Das EU Expert Panel on Effective Ways of Investing in Health (EXPH) hat weitere innovative Optionen zur Preiskontrolle für OD diskutiert [13].

Marktmacht durch europäische Gemeinschaft

Ohne Marktmacht ist eine Begrenzung der Zahlungswilligkeit zum Scheitern in Form von Nichtversorgung oder Einlenken verurteilt. Im Widerspruch dazu werden die Preise für intramurale OD in Österreich derzeit von jedem Krankenanstaltenträger individuell verhandelt [43] und getragen.

Anfang 2012 waren 51 OD in Österreich erhältlich. Der Erstattungskodex (EKO) enthielt aber 2012 nur 14 OD (13 in der Yellow Box und eines in der Red Box [28]). Pharmazeutische Unternehmen verzichten auf eine Aufnahme in den EKO, wenn der Verwaltungsaufwand zu groß ist oder Einzelfallentscheidungen höhere Gewinne versprechen [43]. Neben fehlender Marktmacht führt dies zu sinnlosem Verwaltungsaufwand sowie Verzögerungen und Inkonsistenzen in der Entscheidung.

Die Lösung besteht in der „Entwicklung und Umsetzung eines gemeinsamen sektoren- und bundesländer- und EU-mitgliedstaatenübergreifenden Einkaufs und einer Bewirtschaftung von Medikamenten einschließlich von Finanzierungslösungen“ gemäß Vereinbarung zwischen dem österreichischen Bund und den Bundesländern [4] unter Art. 14(3):

Für definierte hochpreisige und spezialisierte Medikamente sind auf Bundes- und/oder Landesebene gemeinsame Versorgungsmodelle sowie sektorenübergreifende Finanzierungskonzepte mit gemeinsamer Finanzverantwortung zu entwickeln und in der Folge umzusetzen.

Ein visionäres Ziel, das es umzusetzen gilt.

Einzelfallentscheidungen für (U)OD sollten schließlich gesetzlich ausgeschlossen werden, um die Pharmafirmen zur Preisverhandlung zu zwingen.
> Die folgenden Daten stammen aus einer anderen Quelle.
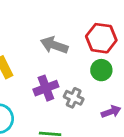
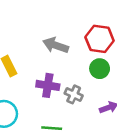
purple cross: (46, 88) -> (48, 85), turned 30

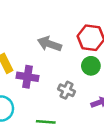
purple cross: (48, 85) -> (28, 77), moved

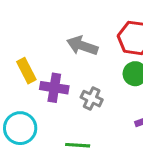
gray cross: (67, 90) -> (92, 99), moved

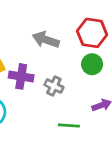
green line: (78, 145) -> (69, 126), moved

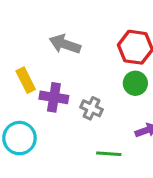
gray arrow: (46, 40) -> (65, 44), moved

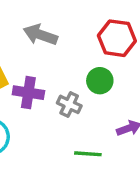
green circle: (135, 83) -> (100, 81), moved

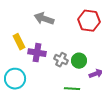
green circle: (100, 81) -> (79, 61), moved

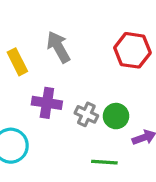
gray arrow: (44, 19) -> (58, 47), turned 42
yellow rectangle: (19, 42) -> (17, 62), moved

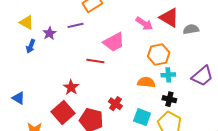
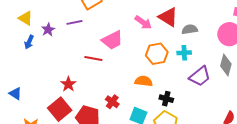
cyan cross: (168, 75) -> (184, 53), moved

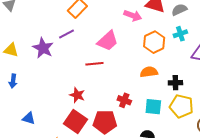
yellow triangle: (26, 18) -> (11, 50), moved
purple star: (48, 30) -> (43, 48), size x1.5
blue arrow: (29, 42) -> (13, 81), moved

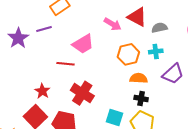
orange semicircle: (149, 72) -> (139, 78), moved
red cross: (124, 100) -> (82, 93), moved, size x1.6

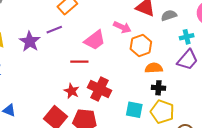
pink arrow: (113, 24) -> (122, 27), moved
cyan cross: (156, 51) -> (187, 37), moved
red star: (42, 91) -> (72, 91), moved

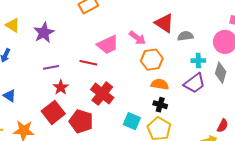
purple line: (54, 30) -> (51, 67), moved
red star: (72, 91) -> (61, 87), moved

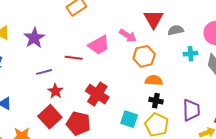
red triangle: (164, 23) -> (154, 19), turned 30
red line: (88, 63) -> (74, 58), moved
purple trapezoid: (194, 83) -> (191, 110), moved, turned -50

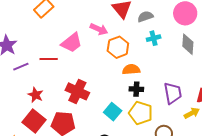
cyan cross: (191, 54) -> (154, 38), moved
purple line: (44, 72) -> (21, 67), moved
cyan square: (129, 119) -> (113, 112), turned 30

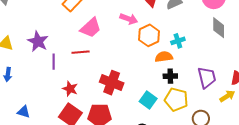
cyan cross: (154, 38) -> (178, 41), moved
pink trapezoid: (72, 43) -> (91, 28), moved
purple line: (21, 67) -> (54, 62), turned -63

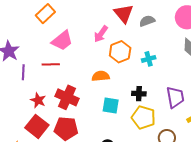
pink arrow: (129, 19) -> (101, 34), turned 102
orange semicircle: (164, 57) -> (101, 76), moved
red cross: (112, 83) -> (67, 97), moved
cyan square: (148, 100) -> (111, 106), moved, turned -30

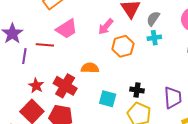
gray semicircle: (147, 21) -> (153, 19), turned -42
cyan cross: (149, 59) -> (154, 38), moved
red line: (51, 64) -> (45, 45), moved
orange semicircle: (101, 76) -> (90, 68), moved

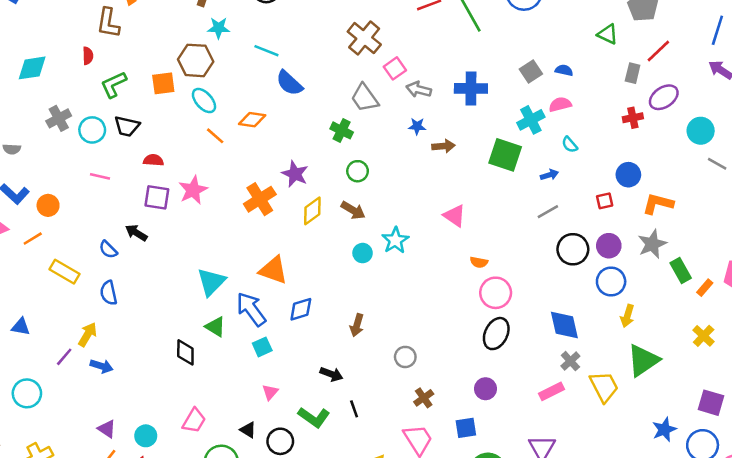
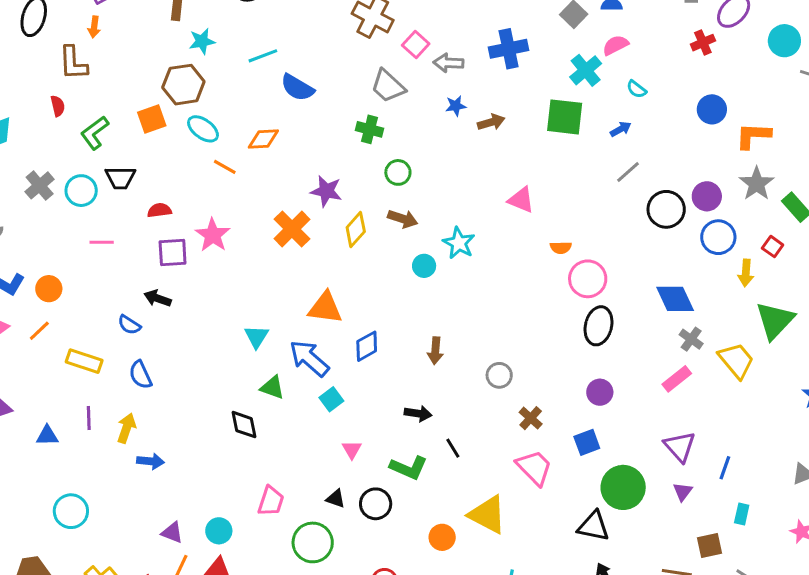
cyan line: (266, 51) -> (263, 56), turned -30
red square: (605, 201) -> (773, 247), moved, turned -30
cyan triangle: (211, 282) -> (256, 337), size x0.7
purple line: (64, 357) -> (89, 418), moved, turned -30

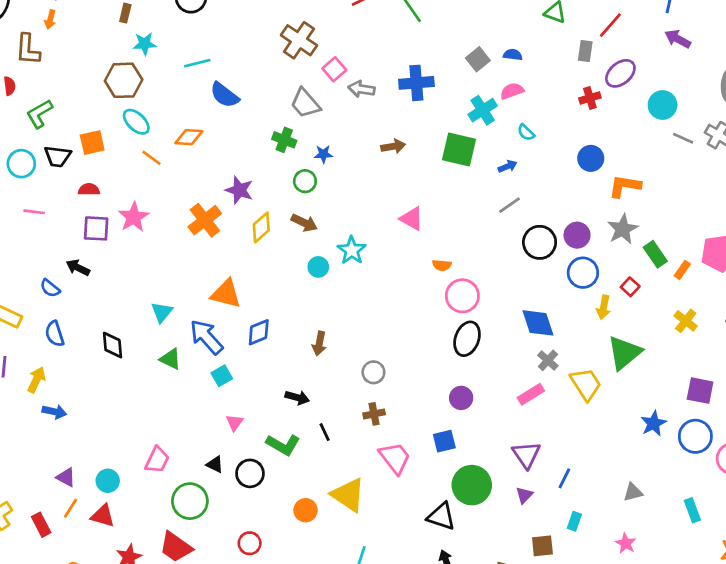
blue star: (456, 106) -> (323, 154), moved
orange square: (152, 119) -> (92, 143), moved
brown cross: (531, 418) -> (374, 414), moved, turned 30
black diamond: (244, 425) -> (113, 345), moved

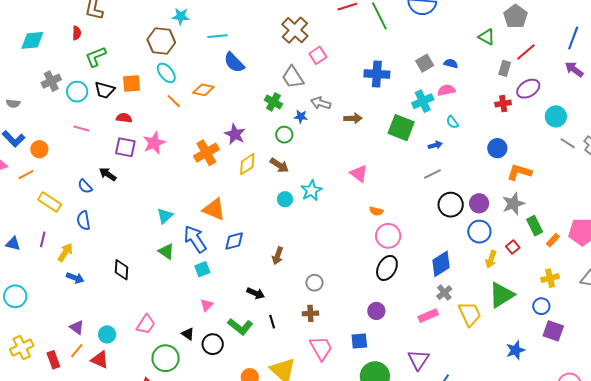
gray arrow: (361, 89) -> (321, 103), moved
yellow cross: (686, 321) -> (550, 278), turned 30
blue diamond: (538, 323) -> (441, 264), turned 68
black diamond: (113, 345) -> (122, 270), moved
blue circle: (695, 436) -> (541, 306), moved, size x0.7

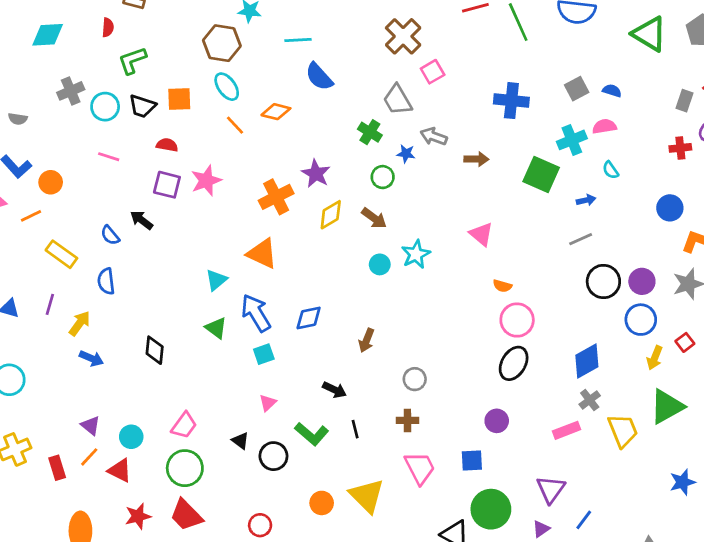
green triangle: (487, 37) -> (649, 34), moved, size x1.6
orange triangle: (214, 209) -> (262, 254), moved
green circle: (166, 358) -> (185, 468), moved

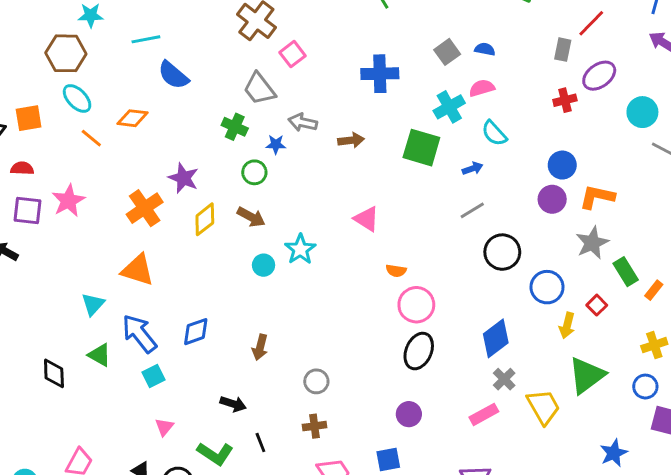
cyan semicircle: (611, 170) -> (494, 133), size x1.4
purple circle: (642, 281) -> (552, 199), moved
black diamond: (155, 350) -> (54, 373), moved

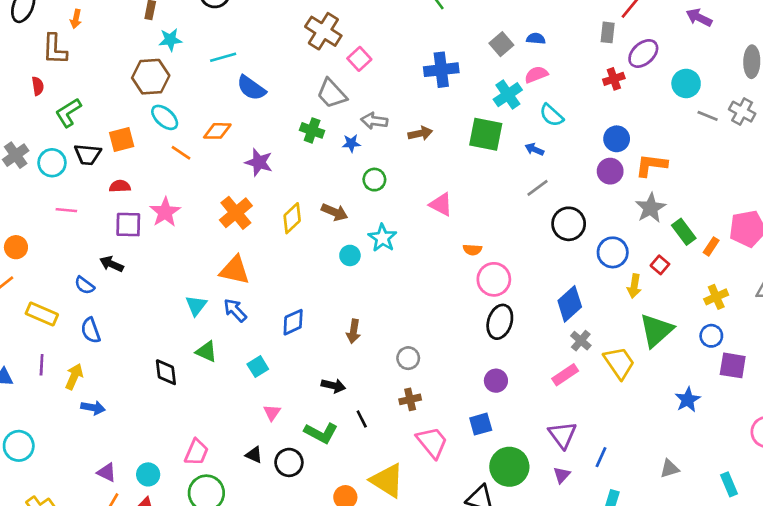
blue arrow: (473, 168) -> (534, 149), turned -132
green circle: (254, 172) -> (374, 180), moved
purple star: (183, 178) -> (259, 162), moved
blue arrow: (139, 334) -> (235, 310), moved, size x0.7

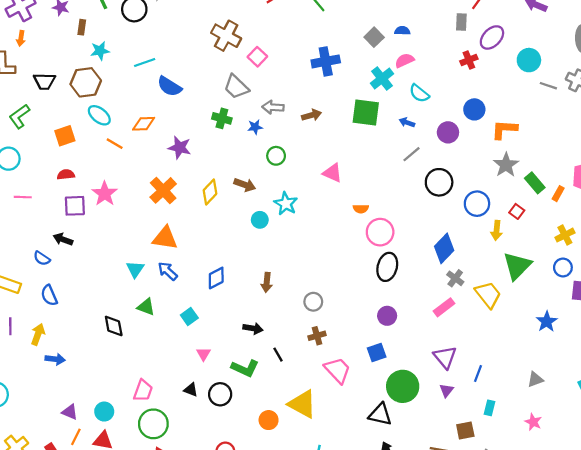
black trapezoid: (88, 154) -> (44, 81), moved
purple circle: (610, 171) -> (448, 132), moved

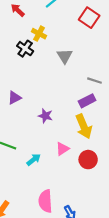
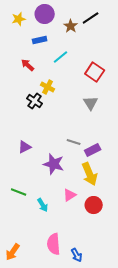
gray triangle: (65, 56) -> (91, 103), moved
gray line: (94, 81) -> (74, 142), moved
purple star: (45, 116) -> (54, 164), size x1.5
cyan arrow: (34, 160) -> (43, 205), turned 96

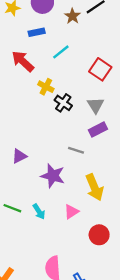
red arrow: (28, 65) -> (23, 61), size x1.5
black cross: (35, 101) -> (63, 103), moved
purple rectangle: (93, 150) -> (98, 129), moved
cyan arrow: (43, 205) -> (39, 212), moved
red circle: (94, 205) -> (99, 235), moved

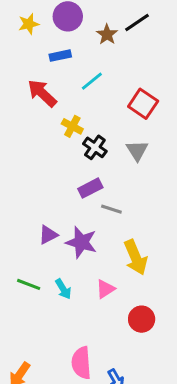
purple rectangle: (98, 129) -> (90, 188), moved
purple triangle: (19, 156) -> (48, 235), moved

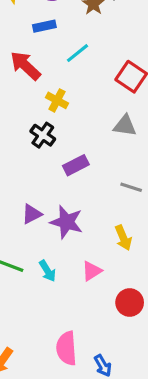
black cross: (95, 147) -> (43, 135), moved
gray triangle: (137, 150) -> (125, 126), turned -50
gray line: (111, 209) -> (131, 187), moved
yellow arrow: (136, 257) -> (123, 238), size x0.7

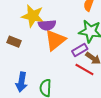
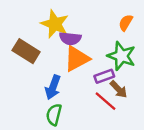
brown rectangle: (14, 42) -> (26, 51), size x1.5
blue arrow: (21, 82) -> (53, 87), moved

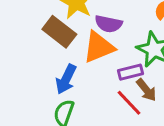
purple semicircle: (70, 38) -> (109, 24), moved
brown rectangle: (26, 51) -> (59, 32), moved

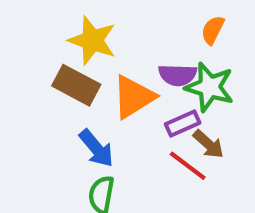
purple semicircle: (109, 24) -> (178, 75), moved
blue arrow: (66, 79) -> (96, 148), turned -56

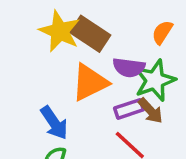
brown rectangle: (76, 85) -> (90, 34), moved
green star: (210, 87) -> (155, 80), turned 30
brown arrow: (208, 144) -> (151, 111), moved

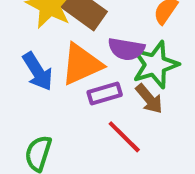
purple rectangle: (129, 109) -> (105, 94), moved
blue arrow: (54, 123) -> (38, 71), moved

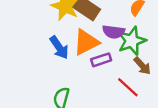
brown arrow: (149, 99) -> (142, 66), moved
red line: (124, 137) -> (128, 87), moved

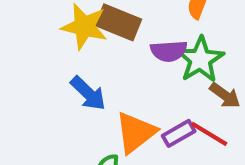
orange triangle: (86, 42) -> (136, 132), moved
purple rectangle: (101, 60) -> (179, 133), moved

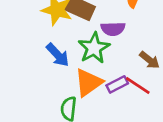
green star: (200, 60) -> (94, 48), moved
Die Kostenübernahmeentscheidung fällt in die Kompetenz der europäischen Mitgliedstaaten. Daher ist die europäische Kooperation bei dem HTA (European Network für Health Technology Assessment, EUnetHTA) für OD freiwillig. In der European Collaboration on Relative Effectiveness Assessment ist auch Österreich Mitglied [20]. Ein zukünftiges gemeinsames HTA für OD wäre effizienter, qualitativ besser, transparenter, würde zu einer innereuropäischen Harmonisierung führen sowie für die pharmazeutische Industrie reduzierte Marketing-Kosten und höhere Planungssicherheit bedingen. Das EUnetHTA wäre auch für die Organisation von MEA prädestiniert.

Die Preisgestaltung für Medikamente fällt ebenfalls nicht in die Kompetenz der EU [30]. Es gibt jedoch bereits eine Reihe von freiwilligen europäischen Kooperationen [8] wie z. B. die BeNeLuxA – „collaboration on procurement of pharmaceuticals for rare diseases“, in der Belgien, die Niederlande, Luxemburg und Österreich bei der Preisverhandlung für OD zusammenarbeiten. Dieser offene Prozess könnte letztlich zu zentraler Vertragsgestaltung und zentralem Einkauf führen, die eine Steigerung von Marktmacht, Transparenz, Entscheidungsqualität und Transaktionseffizienz bewirken könnten [15].

Eine anschließende Verteilung der OD auf die europäischen Mitgliedstaaten zu solidarischen Preisen (z. B. entsprechend dem Pro-Kopf-BIP) würde den Zugang auch auf ärmere Mitgliedstaaten erweitern und harmonisieren. Der alle belastende Medizintourismus entfiele. Zugleich ergibt sich dank höherem Gesamtvolumen eine größere Marktmacht und ein größerer Divisor für die Fixkosten der Pharmafirmen bei der Entwicklung. Bei „Cost-plus“-Begrenzung könnte so der Preis auch für reichere Mitgliedstaaten gesenkt werden. Ein Problem besteht in der Verhinderung von Parallelimporten aus Ländern mit geringeren Preisen.

Fazit für die Praxis

  • Die Behandlung von SK sollte an personell gut ausgestatteten, vernetzten Expertisezentren erfolgen. Dies bedarf politischer und finanzieller Unterstützung und einer Vergütung stationärer OD-Aufwendungen (z. B. als medizinische Einzelleistung).

  • Um eine nachhaltige Entwicklung der Behandlung von SK auch mithilfe von OD bei gerechter Verteilung begrenzter Mittel sicherzustellen, sind Ordnungsrahmen und Lenkung durch Expertengremien und die Öffentlichkeit erforderlich. Eine sinnvolle Begrenzung der Zahlungsbereitschaft sollte politisch und gesellschaftlich akkordiert werden.

  • Eine europäische Kooperation bei HTA, Kostenverhandlung und solidarischem Einkauf von OD sowie der gemeinsamen Entwicklung von UOD emanzipiert die Gesellschaft und gewährt einheitlichen Zugang in Europa für eine größere Zahl von Patienten mit SK.